Did Smart allow itself to be outsmarted?

/ 09:49 PM September 28, 2011

In college, one favorite taunt among gin-swigging school pundits goes thus, “If you’re smart, why ain’t you rich?”
That word, smart, has come to be regarded as magical, associated with corporate nobility, hereabouts.
It’s no coincidence that Smart is now the flagship of the business empire headed by the super tycoon Manny V. Pangilinan, he with the Midas touch.
How and why?
Well, MVP just happens to be rich—and quite smart!
* * *
Anyway, if you followed developments involving Smart Gilas, the national basketball team powered by hand-picked mainstays from abroad, it’s easy to suspect Mr. Pangilinan has not been getting the honest input on the national squad.
As reported here previously, fans all over the country, including OFWs in America and Europe, believed and stuck it out with the national team again following an auspicious start in the Wuhan Fiba Asia championship last week, where the Philippines managed to break into the exacting semifinal round.
* * *
Once again, the dream of returning to the Olympics, where we last competed in Munich 1972, had appeared within reach.
But, in a tormenting twist, Smart Gilas dropped back-to-back games—against Jordan, which it had beaten in the classifying stage, and South Korea.
There was, as expected, a cry of dismay among fans who clearly suffered another national sporting heartbreak.
These frustrated fans, who first tried to take everything with a grain of salt, however felt deeply slighted after Smart obviously took the debacle lightly.
In fact, the morning after the Smart team’s fall from grace, there came out a full-page advertisement that appeared more like a pat on the back for a job well done.
* * *
Pardon this, but practically all basketball lovers I next talked to felt that was not a very smart move.
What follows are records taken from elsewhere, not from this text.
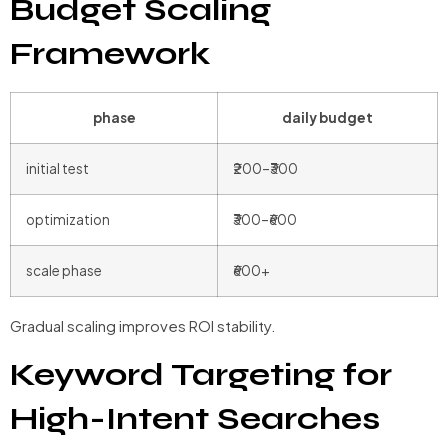
Budget Scaling
Framework
phase
daily budget
initial test
₹200–₹300
optimization
₹300–₹600
scale phase
₹600+
Gradual scaling improves ROI stability.
Keyword Targeting for
High-Intent Searches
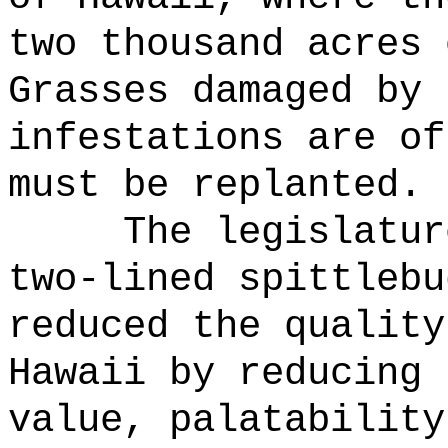
two thousand acres 
Grasses damaged by 
infestations are of
must be replanted.
The legislatur
two-lined spittlebu
reduced the quality
Hawaii by reducing 
value, palatability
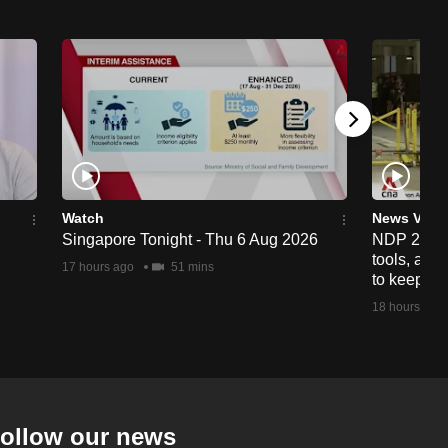
Watch
News Vide
Singapore Tonight - Thu 6 Aug 2026
NDP 2026: 
tools, anti
17 hours ago
51 mins
to keep cr
18 hours ago
ollow our news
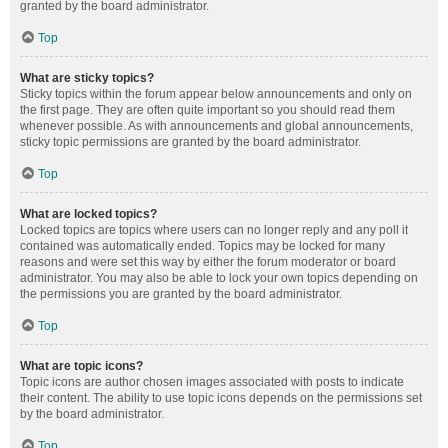
granted by the board administrator.
Top
What are sticky topics?
Sticky topics within the forum appear below announcements and only on
the first page. They are often quite important so you should read them
whenever possible. As with announcements and global announcements,
sticky topic permissions are granted by the board administrator.
Top
What are locked topics?
Locked topics are topics where users can no longer reply and any poll it
contained was automatically ended. Topics may be locked for many
reasons and were set this way by either the forum moderator or board
administrator. You may also be able to lock your own topics depending on
the permissions you are granted by the board administrator.
Top
What are topic icons?
Topic icons are author chosen images associated with posts to indicate
their content. The ability to use topic icons depends on the permissions set
by the board administrator.
Top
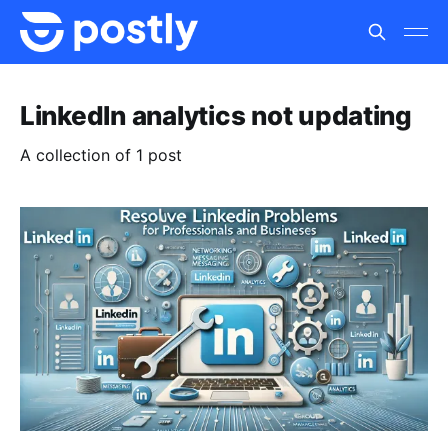
LinkedIn analytics not updating
A collection of 1 post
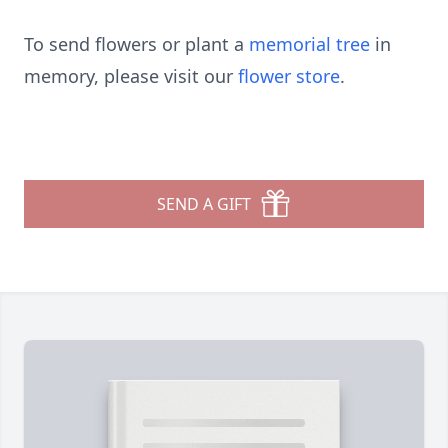
To send flowers or plant a
memorial tree
in
memory, please visit our
flower store
.
SEND A GIFT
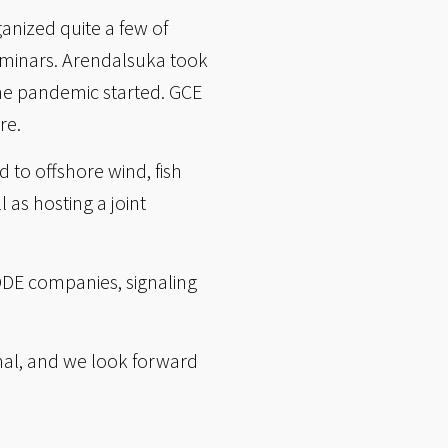
anized quite a few of
seminars. Arendalsuka took
the pandemic started. GCE
re.
to offshore wind, fish
 as hosting a joint
ODE companies, signaling
rmal, and we look forward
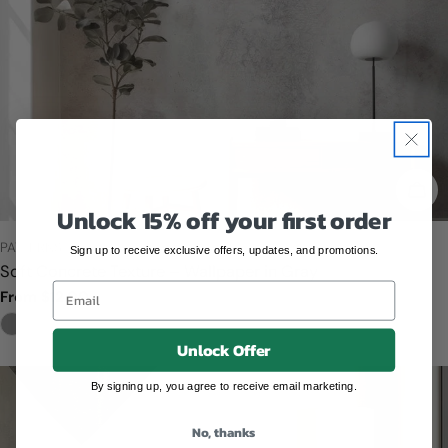
CHO
Unlock 15% off your first order
TYPE:
PATTERNS
Sign up to receive exclusive offers, updates, and promotions.
Soft Concrete Texture – Wallpaper in Gray
Email
Regular
From $12.00
price
Unlock Offer
By signing up, you agree to receive email marketing.
No, thanks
Said one grizzled fan from Pangasinan, a former national cycling marathon king:
“If MVP indeed was glad enough with that shameful stand, then let’s all forget about basketball.”
Of course, it was his money Mr. Pangilinan was squandering, he added. We have no business meddling with his whims.
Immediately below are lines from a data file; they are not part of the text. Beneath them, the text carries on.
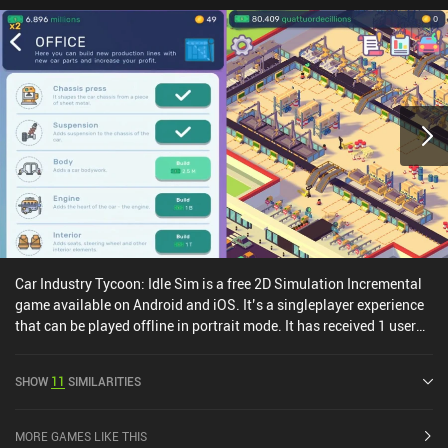
Car Industry Tycoon: Idle Sim is a free 2D Simulation Incremental
game available on Android and iOS. It’s a singleplayer experience
that can be played offline in portrait mode. It has received 1 user
rating from the MiniReview community. Car Industry Tycoon: Idle
Sim was released in June 2020 and has a current rating of 4.3 out
SHOW
11
SIMILARITIES
of 5.0 on Google Play and 4.8 out of 5.0 on the iOS App Store.
MORE GAMES LIKE THIS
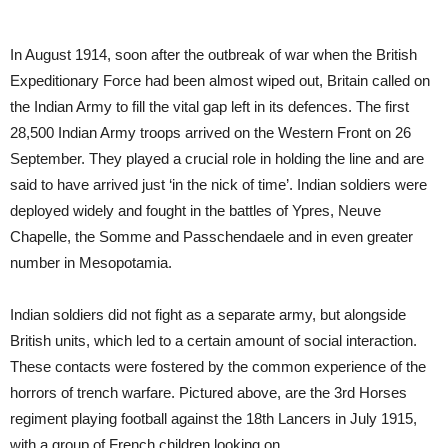
In August 1914, soon after the outbreak of war when the British
Expeditionary Force had been almost wiped out, Britain called on
the Indian Army to fill the vital gap left in its defences. The first
28,500 Indian Army troops arrived on the Western Front on 26
September. They played a crucial role in holding the line and are
said to have arrived just ‘in the nick of time’. Indian soldiers were
deployed widely and fought in the battles of Ypres, Neuve
Chapelle, the Somme and Passchendaele and in even greater
number in Mesopotamia.
Indian soldiers did not fight as a separate army, but alongside
British units, which led to a certain amount of social interaction.
These contacts were fostered by the common experience of the
horrors of trench warfare. Pictured above, are the 3rd Horses
regiment playing football against the 18th Lancers in July 1915,
with a group of French children looking on.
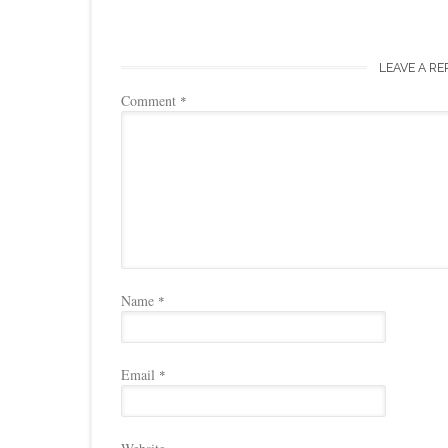
LEAVE A RE
Comment
*
Name
*
Email
*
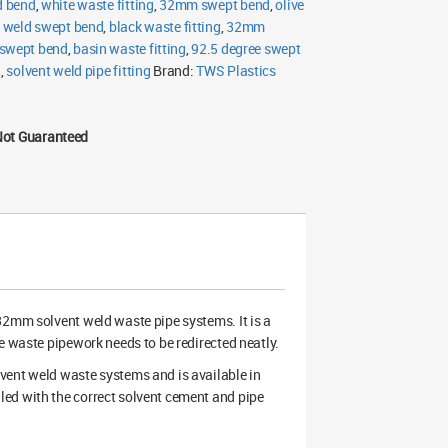
d bend
,
white waste fitting
,
32mm swept bend
,
olive
t weld swept bend
,
black waste fitting
,
32mm
swept bend
,
basin waste fitting
,
92.5 degree swept
g
,
solvent weld pipe fitting
Brand:
TWS Plastics
Not Guaranteed
 32mm solvent weld waste pipe systems. It is a
e waste pipework needs to be redirected neatly.
vent weld waste systems and is available in
ed with the correct solvent cement and pipe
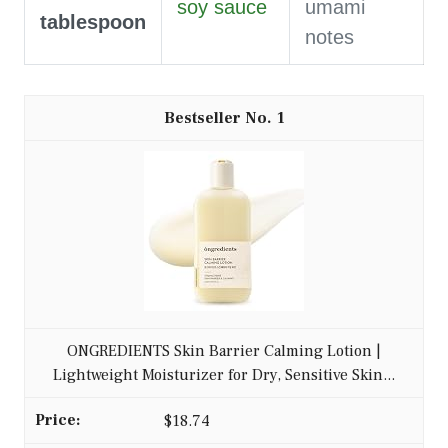
soy sauce
umami
tablespoon
notes
1
ONGREDIENTS Skin Barrier Calming Lotion |
Lightweight Moisturizer for Dry, Sensitive Skin...
$18.74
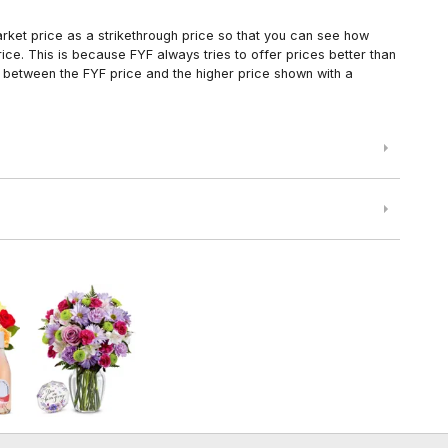
arket price as a strikethrough price so that you can see how
ce. This is because FYF always tries to offer prices better than
 between the FYF price and the higher price shown with a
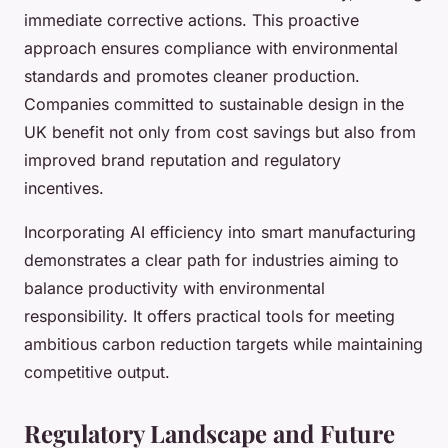
immediate corrective actions. This proactive
approach ensures compliance with environmental
standards and promotes cleaner production.
Companies committed to sustainable design in the
UK benefit not only from cost savings but also from
improved brand reputation and regulatory
incentives.
Incorporating AI efficiency into smart manufacturing
demonstrates a clear path for industries aiming to
balance productivity with environmental
responsibility. It offers practical tools for meeting
ambitious carbon reduction targets while maintaining
competitive output.
Regulatory Landscape and Future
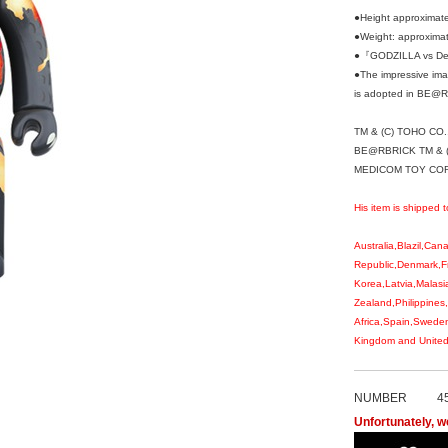
●Height approximat
●Weight: approxima
●『GODZILLA vs Des
●The impressive imag
is adopted in BE@R
TM & (C) TOHO CO.,
BE@RBRICK TM & (
MEDICOM TOY CORPO
His item is shipped t
Australia,Blazil,Ca
Republic,Denmark,F
Korea,Latvia,Malasi
Zealand,Philippines
Africa,Spain,Sweden
Kingdom and United 
NUMBER
4
Unfortunately, we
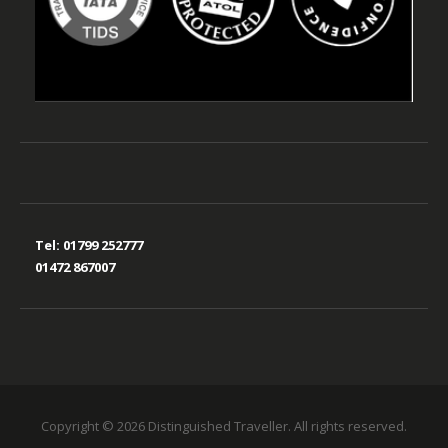
Tel:
01799 252777
01472 867007
Copyright © 2026 Distinguished Traveller. All rights reserved.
Another fellow took it more philosophically.
He suspected Pangilinan was behaving like an athletic masochist, basking in the mud of mediocrity and defeat.
* * *
The honest truth is that Smart again crushed and dampened the hope and spirits of countless fans.
The unpatriotic foldup against Jordan these fans were willing to forgive, if not forget.
What they could not stomach was the cavalier manner the shamed imported coach, Rajko Toroman, tried to sweep the debacle under the rug.
He offered assorted alibis, like everything went against their expectations.
Toroman, meanwhile, all too conveniently avoided the real issue.
Team apologists went as far as console Toroman, claiming the ultimate shame against Korea all resulted from a jinx.
* * *
Anyway, if team backers, headed by Mr. Pangilinan, could dare Toroman to make a review of the last three minutes of the Korea game, they should not be surprised that luck hardly played a role in the sensational win.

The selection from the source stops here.